Rural pharmacies face detrimental impacts from Medi-Cal managed care

Samantha P. Hawthorne
Staff Writer
12/13/2013
 

Due to continued struggle with the change in Medi-Cal’s rate structure, some local pharmacies are anticipating removing the state insurance from their accepted payment methods.

Village Drug pharmacist Kevin Goss said that, in addition to 10 percent Medi-Cal cuts, the implementation of a managed care system caused pharmaceutical reimbursement rates to decrease dramatically. He said they went from the higher-paid “fee from service” rate to a lower managed care rate, which is comparable to the amount a larger urban drug store would receive. Goss said the lower rate cannot support a rural drug store because volumes are lower and costs are higher.

The lower reimbursement rates will have a great impact on all locally owned pharmacies, including Lassen Drug in Chester, Village Drug in Greenville, Quincy Drug and Portola Village Pharmacy.

Lassen Drug owner Harry Lesour declined to comment on his pharmacy’s position on the matter, but did say he will have more information once a new reimbursement rate has been negotiated through the Medi-Cal managed care plan.

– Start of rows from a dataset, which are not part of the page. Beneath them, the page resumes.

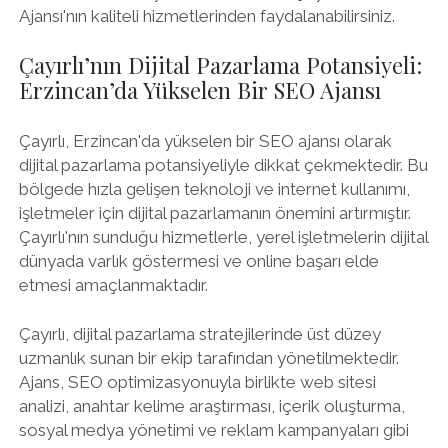
Ajansı'nın kaliteli hizmetlerinden faydalanabilirsiniz.
Çayırlı’nın Dijital Pazarlama Potansiyeli:
Erzincan’da Yükselen Bir SEO Ajansı
Çayırlı, Erzincan'da yükselen bir SEO ajansı olarak
dijital pazarlama potansiyeliyle dikkat çekmektedir. Bu
bölgede hızla gelişen teknoloji ve internet kullanımı,
işletmeler için dijital pazarlamanın önemini artırmıştır.
Çayırlı'nın sunduğu hizmetlerle, yerel işletmelerin dijital
dünyada varlık göstermesi ve online başarı elde
etmesi amaçlanmaktadır.
Çayırlı, dijital pazarlama stratejilerinde üst düzey
uzmanlık sunan bir ekip tarafından yönetilmektedir.
Ajans, SEO optimizasyonuyla birlikte web sitesi
analizi, anahtar kelime araştırması, içerik oluşturma,
sosyal medya yönetimi ve reklam kampanyaları gibi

Goss said Village Drug, owned by his father, William Goss, may have to decline Medi-Cal coverage for Village Drug clients; however, he does not anticipate it will come down to that.

Quincy Drug and Portola Village Pharmacy owner Mike Kibble said the new rates will essentially result in family pharmacies either shutting down or discontinuing Medi-Cal acceptance all together.

“When (the state) says they are trying to open the doors to provide more services for more people they are doing exactly the opposite — no pharmacy owner can afford to keep their doors open while serving Medi-Cal recipients if a large percentage of their population base is on managed Medi-Cal,” said Kibble.

According to Kibble, more than 99 percent of his clients have insurance. Thirty percent of his patients in Quincy and 45 percent of patients in Portola are on Medi-Cal.

“The recent switch and added managed care plans are forcing me to lose hundreds of dollars daily because the reimbursement is way below what our costs are,” Kibble said.

In a letter he wrote to the Department of Health Care Services’ chief of pharmacy benefits, Harry Hendrix, Kibble said, “The proposed 10-percent cuts to reimbursement rates and claw-back of monies that were ‘overpaid’ back in June 2011 will diminish our rural communities and California all over. It will undermine the healthcare safety net that rural pharmacies provide for Medi-Cal recipients.”

The looming Medi-Cal cuts have plagued the health care system for the last two years, along with the recent conversion to a managed care plan.

Plumas Eastern Health Care was at the forefront of organizations fighting to stop the 10 percent cut, and was able to do so for 30 rural hospitals. Its efforts, however, do not extend to rural pharmacies, which, according to the California Hospital Association, will absorb the cuts and mandatory retroactive claw-backs beginning in January.

Rural pharmacies are working directly with Anthem Blue Cross Partnership Plan and California Health and Wellness — the two insurance providers who represent Plumas County under the managed care plan — to negotiate a higher rural rate. Goss said they have proposed a new rate that is “a little better but is still not great.”

He said, “We don’t want to leave Medi-Cal patients out in the cold with no place to get their prescriptions, so we are working very hard towards finding a rate that we can sustain ourselves on.” In the meantime, pharmacies are “in a holding pattern” until a new rate is agreed upon.